The United States, through USAID, played a strong supporting role in Myanmar’s elections in 2015 and 2020 and in 2024 warned about the deteriorating “human rights crisis” in the country. But in July last year, Myanmar’s military leader Hlaing sent Donald Trump a letter complimenting his “strong leadership.” It was a response to a letter from Washington outlining the tariff imposed on exports from Myanmar, a communication that the military junta treated as acknowledgement of its status as the legitimate government. The Trump administration then appeared interested in a dialogue with the Myanmar military junta about access to rare earths. Just weeks later, in what the Trump administration said was a coincidence, it lifted sanctions on individuals and companies connected to the junta.

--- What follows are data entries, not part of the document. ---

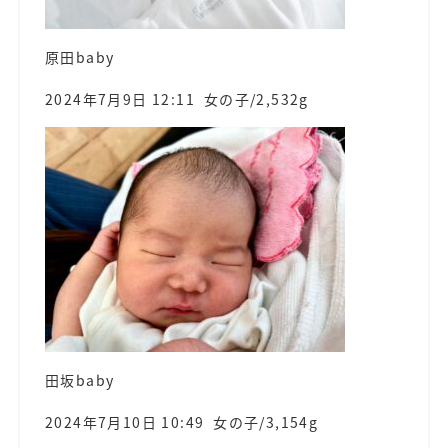
原田baby
2024年7月9日 12:11 女の子/2,532g
田坂baby
2024年7月10日 10:49 女の子/3,154g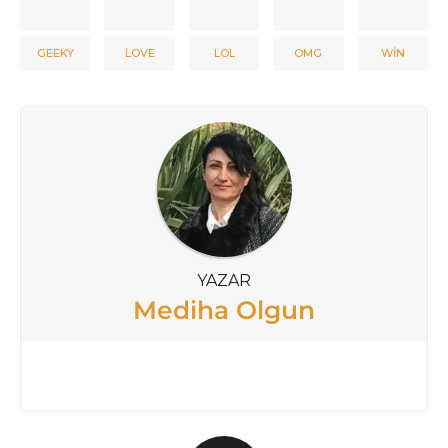
GEEKY
LOVE
LOL
OMG
WIN
YAZAR
Mediha Olgun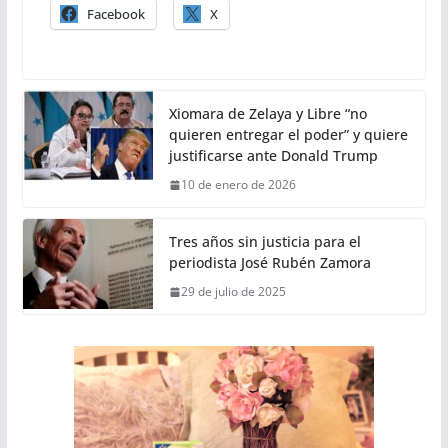
Facebook
X
Xiomara de Zelaya y Libre “no
quieren entregar el poder” y quiere
justificarse ante Donald Trump
10 de enero de 2026
Tres años sin justicia para el
periodista José Rubén Zamora
29 de julio de 2025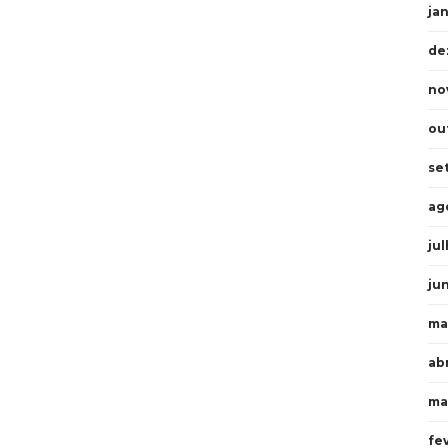
ja
de
no
ou
se
ag
ju
ju
ma
abr
ma
fe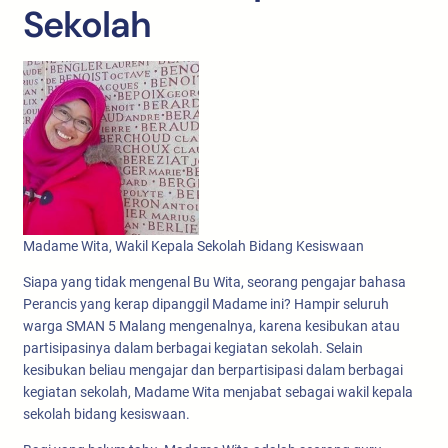
Sekolah
Madame Wita, Wakil Kepala Sekolah Bidang Kesiswaan
Siapa yang tidak mengenal Bu Wita, seorang pengajar bahasa
Perancis yang kerap dipanggil Madame ini? Hampir seluruh
warga SMAN 5 Malang mengenalnya, karena kesibukan atau
partisipasinya dalam berbagai kegiatan sekolah. Selain
kesibukan beliau mengajar dan berpartisipasi dalam berbagai
kegiatan sekolah, Madame Wita menjabat sebagai wakil kepala
sekolah bidang kesiswaan.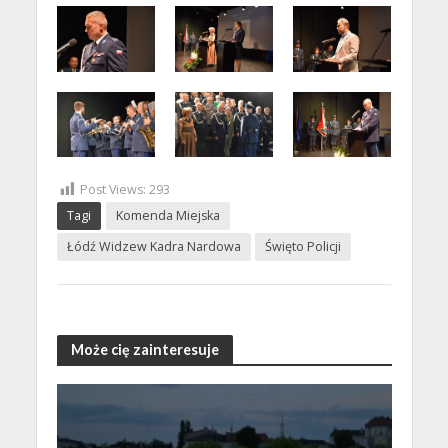
Post Views:
293
Tagi
Komenda Miejska
Łódź Widzew Kadra Nardowa
Święto Policji
Może cię zainteresuje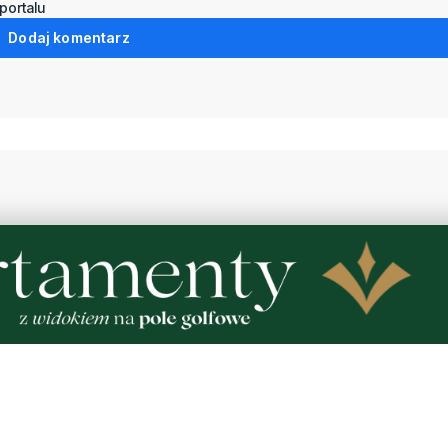
portalu
Dodaj komentarz
9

Also in July, Secretary of State Marco Rubio sent a cable to U.S. diplomats advising them to refrain from criticizing foreign elections as “consistent with the administration’s emphasis on national sovereignty.” And in November, Kristi Noem, the Secretary of Homeland Security, said that Myanmar had “made notable progress in governance and stability” and had “plans for free and fair elections.” It was a remarkable statement of faith in a junta accused of genocide and of overthrowing a democratically elected civilian government, but consistent with the Trump administration’s prioritizing of transactional partnerships over moral principles. From January 26, Myanmar nationals will no longer be eligible for temporary protected status in the U.S., with the Trump administration citing the elections as evidence that Myanmar was safe.
With Russia, China and the U.S. in the Myanmar military’s corner, the implication is clear. The new Great Game is the global tussle for minerals and resources, making Venezuela, Greenland, Canada and Myanmar, among others, the new spheres of superpower hostility.